** Exercise directions **
Among the entries below, take the line with "Análisis de Jitsu Squad (132, 904)" and the line with "example (30, 1711)", and output them and every line between them exactly, with nothing else.

=== Data extracts ===

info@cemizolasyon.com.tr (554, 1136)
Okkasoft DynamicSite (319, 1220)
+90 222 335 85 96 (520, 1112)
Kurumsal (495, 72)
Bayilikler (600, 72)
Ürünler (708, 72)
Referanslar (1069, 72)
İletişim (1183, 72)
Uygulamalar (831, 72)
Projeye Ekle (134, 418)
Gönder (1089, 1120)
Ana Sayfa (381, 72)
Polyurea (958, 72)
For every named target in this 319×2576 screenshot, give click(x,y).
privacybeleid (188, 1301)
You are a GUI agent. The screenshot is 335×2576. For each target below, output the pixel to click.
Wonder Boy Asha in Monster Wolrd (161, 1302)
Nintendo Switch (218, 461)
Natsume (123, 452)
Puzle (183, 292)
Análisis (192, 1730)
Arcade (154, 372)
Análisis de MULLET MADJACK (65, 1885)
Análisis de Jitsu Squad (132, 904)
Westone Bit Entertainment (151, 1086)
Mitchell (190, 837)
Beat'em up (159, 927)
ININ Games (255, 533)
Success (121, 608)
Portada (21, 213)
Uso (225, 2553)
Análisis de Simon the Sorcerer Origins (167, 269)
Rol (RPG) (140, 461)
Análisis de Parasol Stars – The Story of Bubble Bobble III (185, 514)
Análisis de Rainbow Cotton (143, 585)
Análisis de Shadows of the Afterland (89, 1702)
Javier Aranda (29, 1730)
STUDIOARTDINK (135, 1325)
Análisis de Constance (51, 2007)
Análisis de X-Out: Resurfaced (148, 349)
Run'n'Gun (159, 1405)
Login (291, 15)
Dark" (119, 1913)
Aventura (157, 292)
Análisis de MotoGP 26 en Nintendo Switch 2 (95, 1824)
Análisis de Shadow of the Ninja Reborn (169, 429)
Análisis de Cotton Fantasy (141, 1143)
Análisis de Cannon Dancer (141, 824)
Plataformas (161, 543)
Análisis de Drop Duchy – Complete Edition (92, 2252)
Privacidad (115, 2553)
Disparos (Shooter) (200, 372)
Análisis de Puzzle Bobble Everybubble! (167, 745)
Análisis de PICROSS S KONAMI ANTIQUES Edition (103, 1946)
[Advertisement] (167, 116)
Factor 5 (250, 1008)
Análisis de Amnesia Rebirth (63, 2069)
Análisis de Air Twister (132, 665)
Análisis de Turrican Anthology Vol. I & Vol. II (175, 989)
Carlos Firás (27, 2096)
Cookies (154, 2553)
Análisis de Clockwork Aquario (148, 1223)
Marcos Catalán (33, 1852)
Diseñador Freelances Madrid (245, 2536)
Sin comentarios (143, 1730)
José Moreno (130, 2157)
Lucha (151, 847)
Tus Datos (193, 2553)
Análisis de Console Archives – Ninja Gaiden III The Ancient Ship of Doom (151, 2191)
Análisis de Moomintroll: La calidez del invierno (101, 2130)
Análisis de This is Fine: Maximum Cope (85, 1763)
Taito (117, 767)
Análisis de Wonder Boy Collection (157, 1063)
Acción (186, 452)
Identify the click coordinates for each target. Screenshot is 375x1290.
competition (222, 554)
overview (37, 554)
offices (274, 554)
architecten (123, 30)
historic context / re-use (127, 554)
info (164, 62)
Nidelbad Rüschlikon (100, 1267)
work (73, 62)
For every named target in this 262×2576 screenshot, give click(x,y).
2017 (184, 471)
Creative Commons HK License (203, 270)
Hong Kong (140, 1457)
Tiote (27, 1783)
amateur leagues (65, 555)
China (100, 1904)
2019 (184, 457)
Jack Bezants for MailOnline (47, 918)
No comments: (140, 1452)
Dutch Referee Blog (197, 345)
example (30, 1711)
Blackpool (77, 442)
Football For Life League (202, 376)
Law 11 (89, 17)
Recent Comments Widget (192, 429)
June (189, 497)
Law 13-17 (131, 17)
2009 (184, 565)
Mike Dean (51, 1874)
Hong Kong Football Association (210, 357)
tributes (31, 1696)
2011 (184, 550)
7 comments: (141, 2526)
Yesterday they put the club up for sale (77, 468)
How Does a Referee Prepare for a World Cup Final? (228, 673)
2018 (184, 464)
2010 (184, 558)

===

** Written response **
Análisis de Jitsu Squad (132, 904)
Westone Bit Entertainment (151, 1086)
Mitchell (190, 837)
Beat'em up (159, 927)
ININ Games (255, 533)
Success (121, 608)
Portada (21, 213)
Uso (225, 2553)
Análisis de Simon the Sorcerer Origins (167, 269)
Rol (RPG) (140, 461)
Análisis de Parasol Stars – The Story of Bubble Bobble III (185, 514)
Análisis de Rainbow Cotton (143, 585)
Análisis de Shadows of the Afterland (89, 1702)
Javier Aranda (29, 1730)
STUDIOARTDINK (135, 1325)
Análisis de Constance (51, 2007)
Análisis de X-Out: Resurfaced (148, 349)
Run'n'Gun (159, 1405)
Login (291, 15)
Dark" (119, 1913)
Aventura (157, 292)
Análisis de MotoGP 26 en Nintendo Switch 2 (95, 1824)
Análisis de Shadow of the Ninja Reborn (169, 429)
Análisis de Cotton Fantasy (141, 1143)
Análisis de Cannon Dancer (141, 824)
Plataformas (161, 543)
Análisis de Drop Duchy – Complete Edition (92, 2252)
Privacidad (115, 2553)
Disparos (Shooter) (200, 372)
Análisis de Puzzle Bobble Everybubble! (167, 745)
Análisis de PICROSS S KONAMI ANTIQUES Edition (103, 1946)
[Advertisement] (167, 116)
Factor 5 (250, 1008)
Análisis de Amnesia Rebirth (63, 2069)
Análisis de Air Twister (132, 665)
Análisis de Turrican Anthology Vol. I & Vol. II (175, 989)
Carlos Firás (27, 2096)
Cookies (154, 2553)
Análisis de Clockwork Aquario (148, 1223)
Marcos Catalán (33, 1852)
Diseñador Freelances Madrid (245, 2536)
Sin comentarios (143, 1730)
José Moreno (130, 2157)
Lucha (151, 847)
Tus Datos (193, 2553)
Análisis de Console Archives – Ninja Gaiden III The Ancient Ship of Doom (151, 2191)
Análisis de Moomintroll: La calidez del invierno (101, 2130)
Análisis de This is Fine: Maximum Cope (85, 1763)
Taito (117, 767)
Análisis de Wonder Boy Collection (157, 1063)
Acción (186, 452)
Identify the click coordinates for each target. Screenshot is 375x1290.
competition (222, 554)
overview (37, 554)
offices (274, 554)
architecten (123, 30)
historic context / re-use (127, 554)
info (164, 62)
Nidelbad Rüschlikon (100, 1267)
work (73, 62)
For every named target in this 262×2576 screenshot, give click(x,y).
2017 (184, 471)
Creative Commons HK License (203, 270)
Hong Kong (140, 1457)
Tiote (27, 1783)
amateur leagues (65, 555)
China (100, 1904)
2019 (184, 457)
Jack Bezants for MailOnline (47, 918)
No comments: (140, 1452)
Dutch Referee Blog (197, 345)
example (30, 1711)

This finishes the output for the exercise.